* [Excerpted data]:

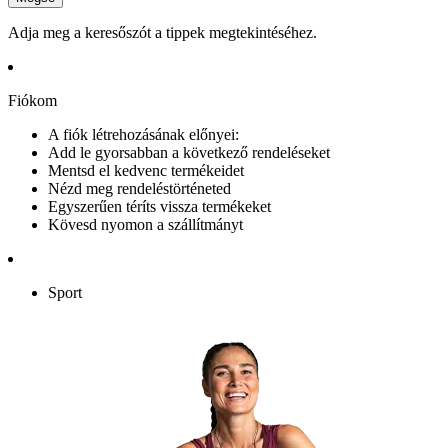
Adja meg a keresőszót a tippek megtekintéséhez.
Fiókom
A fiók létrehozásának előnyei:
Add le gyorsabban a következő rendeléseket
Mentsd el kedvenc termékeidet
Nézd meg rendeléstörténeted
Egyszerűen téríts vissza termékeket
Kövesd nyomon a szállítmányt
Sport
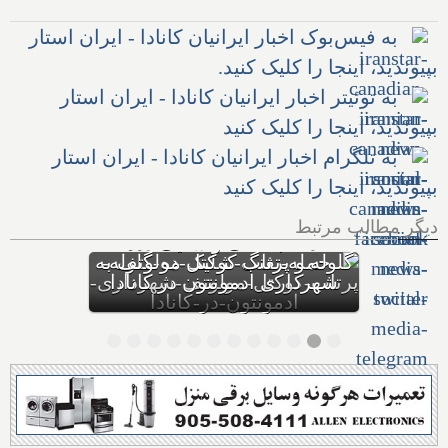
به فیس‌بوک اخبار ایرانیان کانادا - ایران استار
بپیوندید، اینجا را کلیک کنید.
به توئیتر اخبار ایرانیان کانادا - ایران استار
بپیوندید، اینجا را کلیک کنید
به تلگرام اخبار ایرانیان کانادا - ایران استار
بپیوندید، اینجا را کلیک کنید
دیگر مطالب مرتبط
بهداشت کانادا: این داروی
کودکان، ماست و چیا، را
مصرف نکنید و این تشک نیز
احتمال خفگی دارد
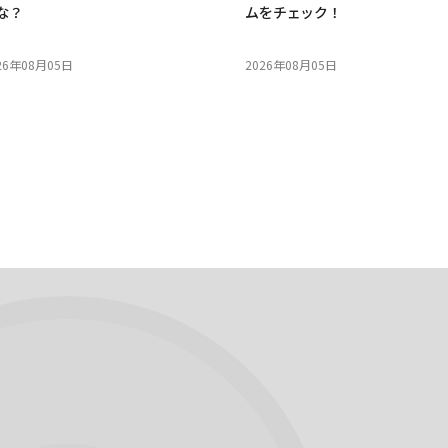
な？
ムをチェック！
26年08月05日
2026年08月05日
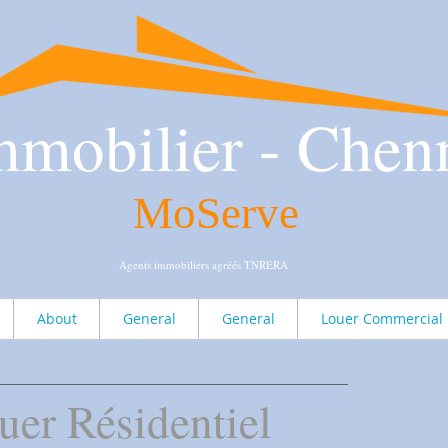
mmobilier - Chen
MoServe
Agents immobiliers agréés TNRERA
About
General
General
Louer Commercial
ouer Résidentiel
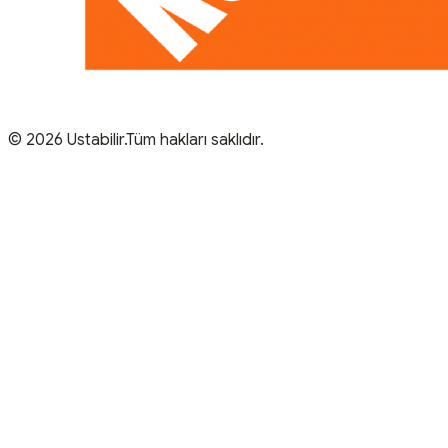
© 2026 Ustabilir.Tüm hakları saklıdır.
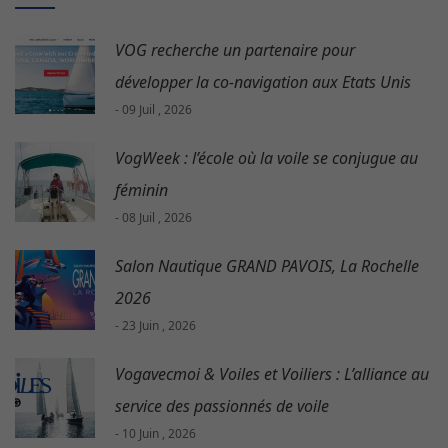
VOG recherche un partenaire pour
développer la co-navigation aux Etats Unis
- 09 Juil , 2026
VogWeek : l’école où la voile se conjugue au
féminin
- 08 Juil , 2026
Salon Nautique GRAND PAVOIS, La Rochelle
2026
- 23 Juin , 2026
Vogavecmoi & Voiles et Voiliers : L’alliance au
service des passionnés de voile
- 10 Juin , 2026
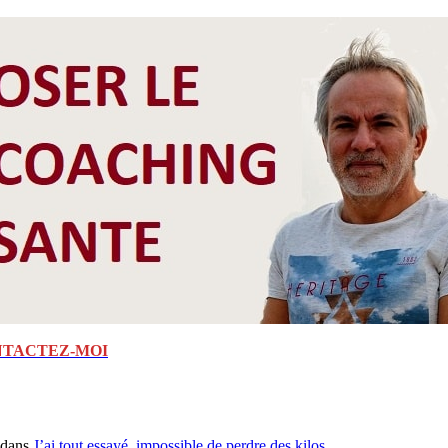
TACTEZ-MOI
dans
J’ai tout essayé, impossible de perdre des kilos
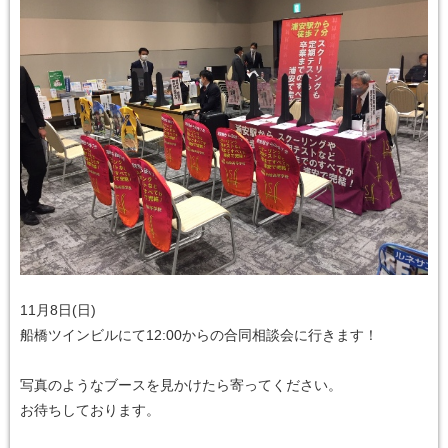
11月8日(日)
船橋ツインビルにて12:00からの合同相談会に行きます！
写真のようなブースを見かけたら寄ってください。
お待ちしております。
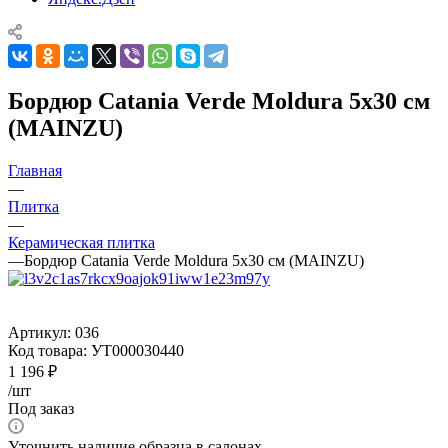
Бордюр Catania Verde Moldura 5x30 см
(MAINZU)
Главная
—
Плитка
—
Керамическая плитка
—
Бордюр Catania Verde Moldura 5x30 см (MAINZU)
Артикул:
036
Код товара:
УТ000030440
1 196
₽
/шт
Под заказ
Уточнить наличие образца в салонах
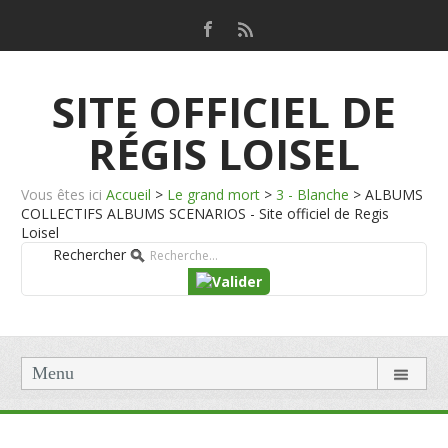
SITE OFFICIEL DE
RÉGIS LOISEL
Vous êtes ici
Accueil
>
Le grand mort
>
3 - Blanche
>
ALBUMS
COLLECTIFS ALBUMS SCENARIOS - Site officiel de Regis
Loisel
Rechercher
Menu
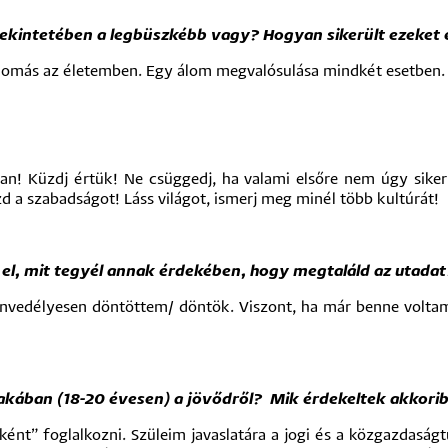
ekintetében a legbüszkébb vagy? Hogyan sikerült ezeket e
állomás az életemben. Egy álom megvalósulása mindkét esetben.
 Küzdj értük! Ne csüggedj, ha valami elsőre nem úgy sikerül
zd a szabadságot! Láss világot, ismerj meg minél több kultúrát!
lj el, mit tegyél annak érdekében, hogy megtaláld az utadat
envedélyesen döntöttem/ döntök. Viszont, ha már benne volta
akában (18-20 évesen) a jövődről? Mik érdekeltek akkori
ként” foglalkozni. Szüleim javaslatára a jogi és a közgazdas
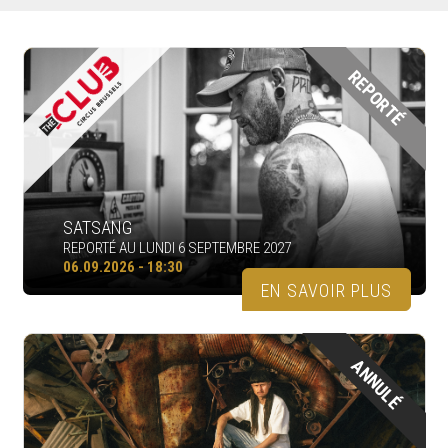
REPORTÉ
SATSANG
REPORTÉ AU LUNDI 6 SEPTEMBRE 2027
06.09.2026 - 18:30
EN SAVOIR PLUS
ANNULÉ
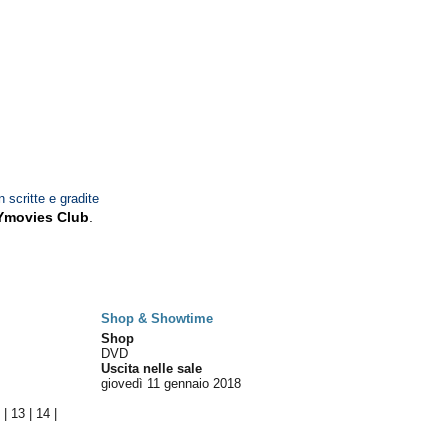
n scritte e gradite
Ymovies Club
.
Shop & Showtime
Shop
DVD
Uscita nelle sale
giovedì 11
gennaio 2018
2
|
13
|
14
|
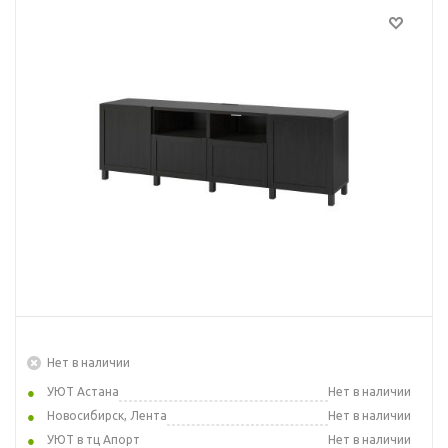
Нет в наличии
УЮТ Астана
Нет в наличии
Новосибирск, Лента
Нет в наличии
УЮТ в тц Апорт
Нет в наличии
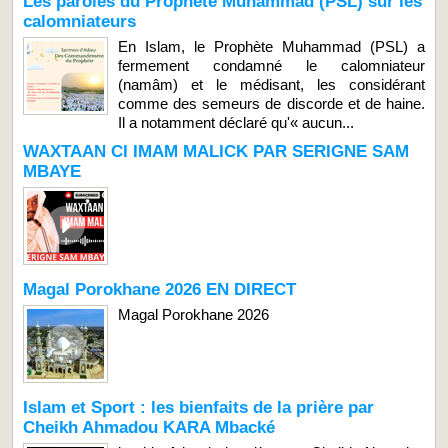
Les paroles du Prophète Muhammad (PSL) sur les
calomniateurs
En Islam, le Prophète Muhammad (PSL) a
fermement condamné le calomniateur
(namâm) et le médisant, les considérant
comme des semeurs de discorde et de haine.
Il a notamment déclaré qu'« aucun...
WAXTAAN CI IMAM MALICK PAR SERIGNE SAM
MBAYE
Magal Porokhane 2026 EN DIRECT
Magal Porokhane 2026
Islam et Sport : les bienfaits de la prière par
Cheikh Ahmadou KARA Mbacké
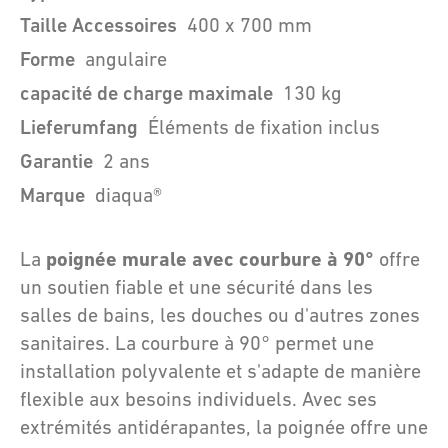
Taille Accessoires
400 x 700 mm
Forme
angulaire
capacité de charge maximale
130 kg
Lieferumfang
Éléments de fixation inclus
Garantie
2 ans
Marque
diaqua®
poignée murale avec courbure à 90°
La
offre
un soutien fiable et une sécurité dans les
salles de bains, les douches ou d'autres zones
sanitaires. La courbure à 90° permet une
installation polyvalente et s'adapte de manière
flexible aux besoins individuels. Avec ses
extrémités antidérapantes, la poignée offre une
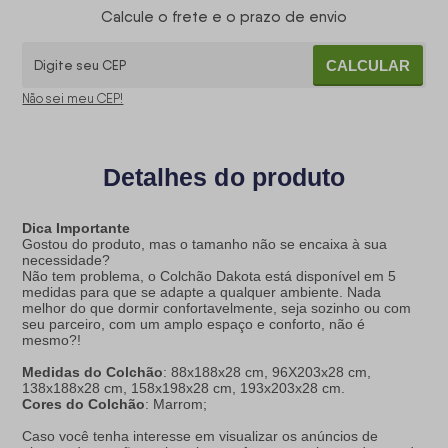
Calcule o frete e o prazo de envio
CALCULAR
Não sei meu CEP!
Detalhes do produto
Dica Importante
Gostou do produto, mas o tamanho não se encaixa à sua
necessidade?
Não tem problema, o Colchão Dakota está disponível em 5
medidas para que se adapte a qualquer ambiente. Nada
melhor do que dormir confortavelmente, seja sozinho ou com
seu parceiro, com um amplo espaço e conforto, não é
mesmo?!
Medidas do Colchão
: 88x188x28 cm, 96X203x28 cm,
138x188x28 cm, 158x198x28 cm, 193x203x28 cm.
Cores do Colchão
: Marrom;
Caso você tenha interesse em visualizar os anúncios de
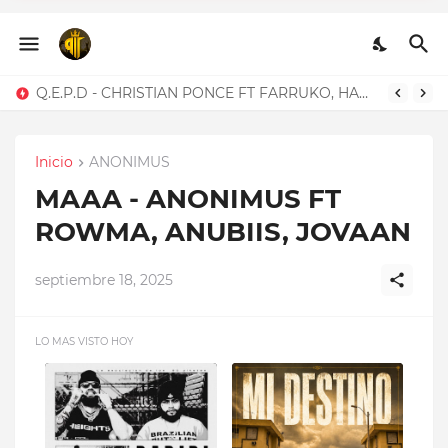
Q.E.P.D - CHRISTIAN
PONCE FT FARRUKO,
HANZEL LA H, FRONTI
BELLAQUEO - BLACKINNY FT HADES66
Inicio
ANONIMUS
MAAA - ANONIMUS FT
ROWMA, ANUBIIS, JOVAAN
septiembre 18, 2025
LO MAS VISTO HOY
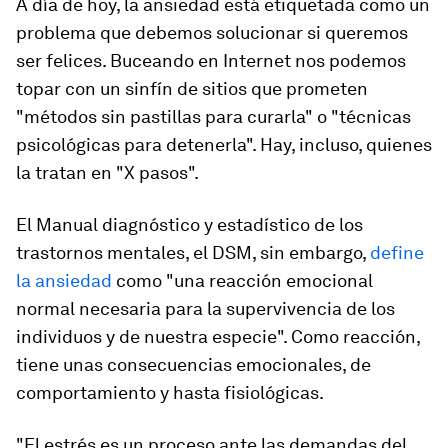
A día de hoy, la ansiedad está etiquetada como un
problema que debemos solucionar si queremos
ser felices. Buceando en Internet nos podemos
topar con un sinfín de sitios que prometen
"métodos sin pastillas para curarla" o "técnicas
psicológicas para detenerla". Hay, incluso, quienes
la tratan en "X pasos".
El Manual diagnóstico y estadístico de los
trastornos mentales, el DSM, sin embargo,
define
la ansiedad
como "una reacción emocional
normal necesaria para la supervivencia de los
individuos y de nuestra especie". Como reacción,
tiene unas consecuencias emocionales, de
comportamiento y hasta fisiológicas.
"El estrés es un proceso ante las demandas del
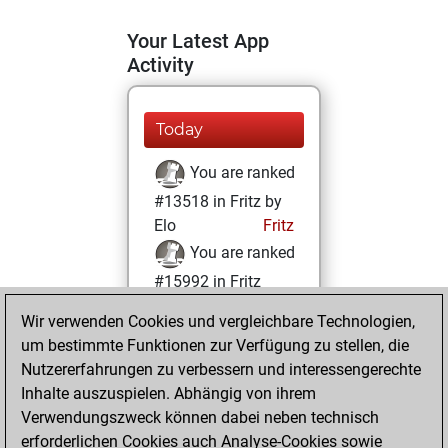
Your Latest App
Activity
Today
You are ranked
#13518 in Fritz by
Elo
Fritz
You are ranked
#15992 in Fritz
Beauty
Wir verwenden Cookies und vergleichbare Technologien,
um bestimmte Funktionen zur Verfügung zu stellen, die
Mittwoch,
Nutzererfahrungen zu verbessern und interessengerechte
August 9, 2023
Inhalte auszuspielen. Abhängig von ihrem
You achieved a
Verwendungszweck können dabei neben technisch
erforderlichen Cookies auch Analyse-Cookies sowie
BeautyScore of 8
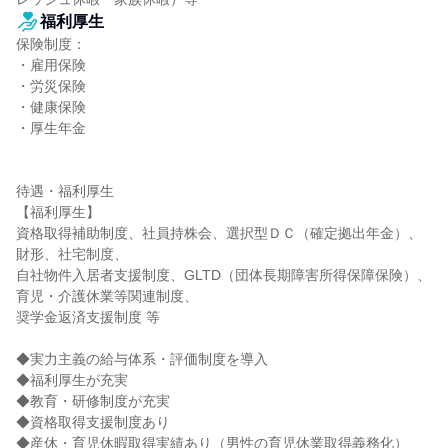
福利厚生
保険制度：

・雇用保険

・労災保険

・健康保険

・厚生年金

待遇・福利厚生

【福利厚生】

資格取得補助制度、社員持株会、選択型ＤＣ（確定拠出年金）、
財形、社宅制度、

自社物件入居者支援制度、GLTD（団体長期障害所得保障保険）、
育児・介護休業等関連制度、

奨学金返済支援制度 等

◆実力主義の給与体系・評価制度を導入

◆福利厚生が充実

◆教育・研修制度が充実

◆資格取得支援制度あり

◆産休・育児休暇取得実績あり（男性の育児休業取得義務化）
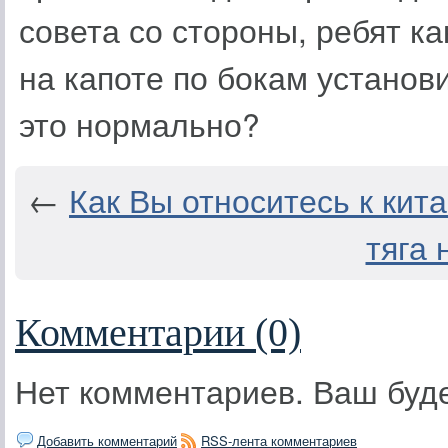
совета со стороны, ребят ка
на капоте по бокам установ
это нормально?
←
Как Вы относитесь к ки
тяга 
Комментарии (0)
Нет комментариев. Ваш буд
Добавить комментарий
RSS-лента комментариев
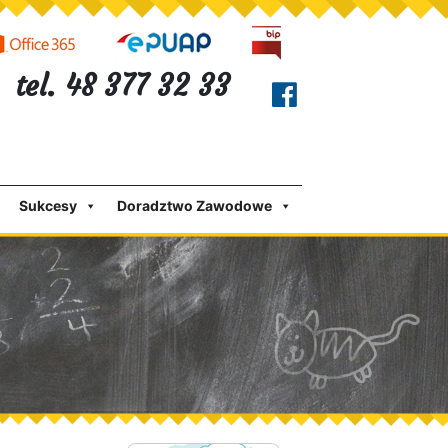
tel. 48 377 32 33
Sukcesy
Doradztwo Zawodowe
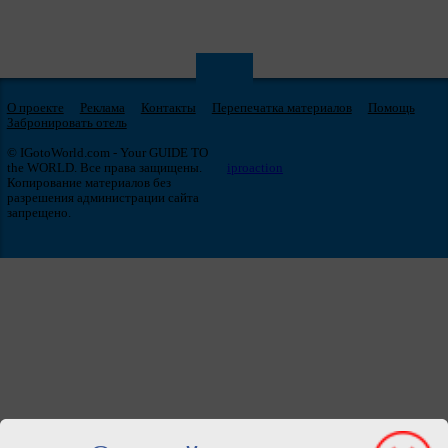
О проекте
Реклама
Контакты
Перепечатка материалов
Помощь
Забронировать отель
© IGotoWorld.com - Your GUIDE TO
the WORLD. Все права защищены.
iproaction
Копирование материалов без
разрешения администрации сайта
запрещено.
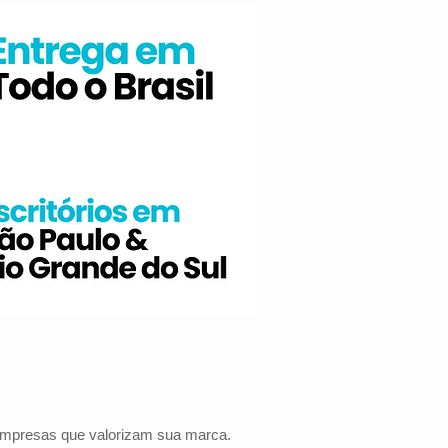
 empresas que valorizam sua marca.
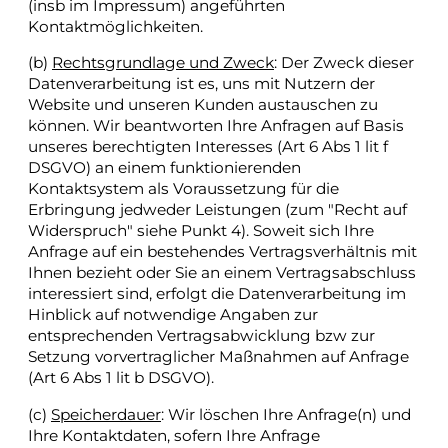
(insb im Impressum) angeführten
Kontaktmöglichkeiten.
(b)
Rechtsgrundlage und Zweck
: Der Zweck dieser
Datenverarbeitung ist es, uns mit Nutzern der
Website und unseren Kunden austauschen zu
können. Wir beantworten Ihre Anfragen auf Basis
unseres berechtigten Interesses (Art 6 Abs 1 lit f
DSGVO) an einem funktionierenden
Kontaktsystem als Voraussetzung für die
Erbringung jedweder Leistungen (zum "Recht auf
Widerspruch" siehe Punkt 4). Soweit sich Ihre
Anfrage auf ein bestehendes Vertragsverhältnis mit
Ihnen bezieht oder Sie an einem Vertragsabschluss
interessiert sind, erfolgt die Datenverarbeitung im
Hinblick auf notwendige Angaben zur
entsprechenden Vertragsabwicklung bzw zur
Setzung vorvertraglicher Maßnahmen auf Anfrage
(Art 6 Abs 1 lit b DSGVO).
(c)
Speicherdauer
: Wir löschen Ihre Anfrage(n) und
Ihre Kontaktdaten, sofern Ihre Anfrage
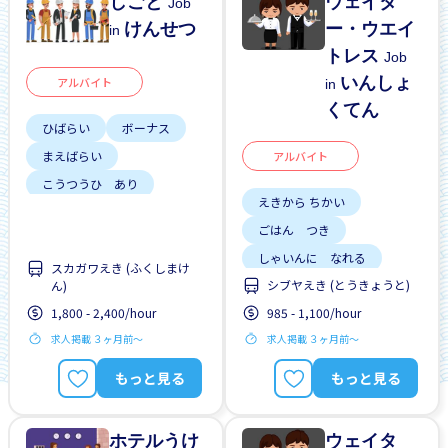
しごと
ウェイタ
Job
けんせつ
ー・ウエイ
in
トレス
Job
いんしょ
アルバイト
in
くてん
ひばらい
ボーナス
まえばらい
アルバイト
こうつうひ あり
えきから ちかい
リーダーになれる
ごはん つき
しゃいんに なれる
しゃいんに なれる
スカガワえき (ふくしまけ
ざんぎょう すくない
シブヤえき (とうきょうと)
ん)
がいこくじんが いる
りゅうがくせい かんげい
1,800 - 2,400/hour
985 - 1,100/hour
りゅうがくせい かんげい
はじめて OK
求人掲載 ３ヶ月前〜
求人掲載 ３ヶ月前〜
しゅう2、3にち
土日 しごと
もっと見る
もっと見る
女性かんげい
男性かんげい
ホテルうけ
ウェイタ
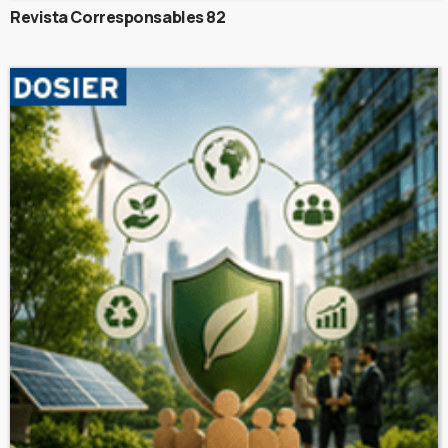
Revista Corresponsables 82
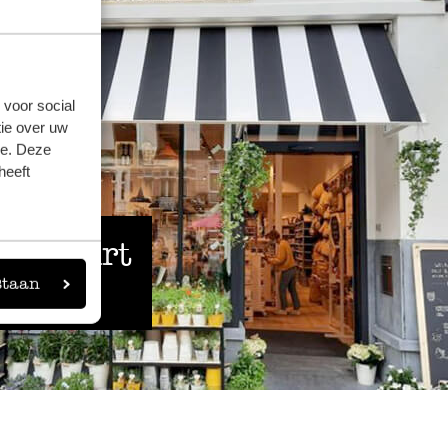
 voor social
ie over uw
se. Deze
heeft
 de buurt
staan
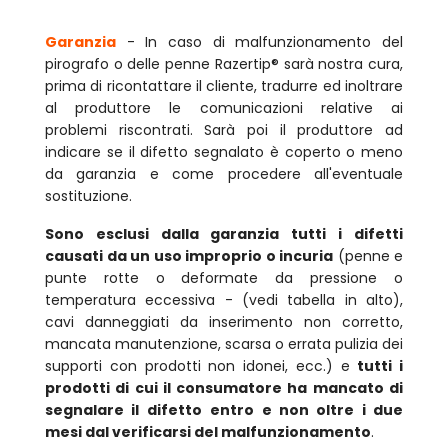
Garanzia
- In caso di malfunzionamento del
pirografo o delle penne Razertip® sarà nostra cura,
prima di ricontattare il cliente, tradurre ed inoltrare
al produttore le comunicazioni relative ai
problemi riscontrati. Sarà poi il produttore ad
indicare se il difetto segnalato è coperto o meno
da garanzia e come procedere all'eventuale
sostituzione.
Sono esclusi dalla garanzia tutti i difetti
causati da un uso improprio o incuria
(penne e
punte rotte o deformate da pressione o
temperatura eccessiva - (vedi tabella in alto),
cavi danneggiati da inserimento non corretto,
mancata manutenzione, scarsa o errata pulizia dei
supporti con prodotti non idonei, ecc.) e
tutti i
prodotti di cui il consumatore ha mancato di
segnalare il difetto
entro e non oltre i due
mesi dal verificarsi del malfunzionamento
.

* [What is needed]:
All pictures are to be skipped; the lines from the first line of the records through the line containing "- 08 Juil , 2026" are to be repeated exactly, both ends included.

* [Solved problem]:
Adja meg a keresőszót a tippek megtekintéséhez.
Fiókom
A fiók létrehozásának előnyei:
Add le gyorsabban a következő rendeléseket
Mentsd el kedvenc termékeidet
Nézd meg rendeléstörténeted
Egyszerűen téríts vissza termékeket
Kövesd nyomon a szállítmányt
Sport
به فیس‌بوک اخبار ایرانیان کانادا - ایران استار
بپیوندید، اینجا را کلیک کنید.
به توئیتر اخبار ایرانیان کانادا - ایران استار
بپیوندید، اینجا را کلیک کنید
به تلگرام اخبار ایرانیان کانادا - ایران استار
بپیوندید، اینجا را کلیک کنید
دیگر مطالب مرتبط
بهداشت کانادا: این داروی
کودکان، ماست و چیا، را
مصرف نکنید و این تشک نیز
احتمال خفگی دارد
な？
ムをチェック！
26年08月05日
2026年08月05日
mmobilier - Chen
MoServe
Agents immobiliers agréés TNRERA
About
General
General
Louer Commercial
ouer Résidentiel
© 2026 Ustabilir.Tüm hakları saklıdır.
VOG recherche un partenaire pour
développer la co-navigation aux Etats Unis
- 09 Juil , 2026
VogWeek : l’école où la voile se conjugue au
féminin
- 08 Juil , 2026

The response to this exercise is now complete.